# WORK TO BE COMPLETED:
Would it be possible to quote, exactly and in full, the lines from the one with "千葉市のペット可中古マンション" through the end of the entries below?

* * * *

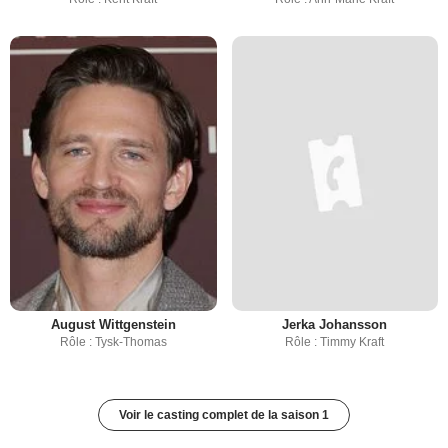
August Wittgenstein
Jerka Johansson
Rôle : Tysk-Thomas
Rôle : Timmy Kraft
Voir le casting complet de la saison 1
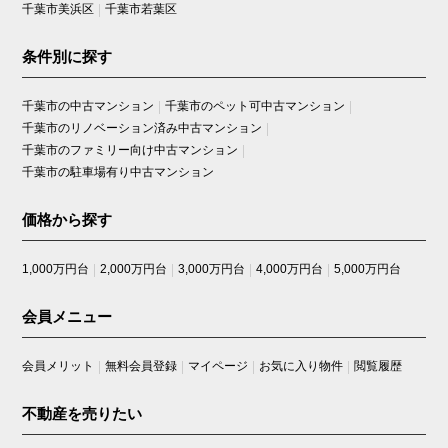
千葉市美浜区
千葉市若葉区
条件別に探す
千葉市の中古マンション
千葉市のペット可中古マンション
千葉市のリノベーション済み中古マンション
千葉市のファミリー向け中古マンション
千葉市の駐車場有り中古マンション
価格から探す
1,000万円台
2,000万円台
3,000万円台
4,000万円台
5,000万円台
会員メニュー
会員メリット
無料会員登録
マイページ
お気に入り物件
閲覧履歴
不動産を売りたい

* * * *

# RESPONSE:
千葉市のペット可中古マンション
千葉市のリノベーション済み中古マンション
千葉市のファミリー向け中古マンション
千葉市の駐車場有り中古マンション
価格から探す
1,000万円台
2,000万円台
3,000万円台
4,000万円台
5,000万円台
会員メニュー
会員メリット
無料会員登録
マイページ
お気に入り物件
閲覧履歴
不動産を売りたい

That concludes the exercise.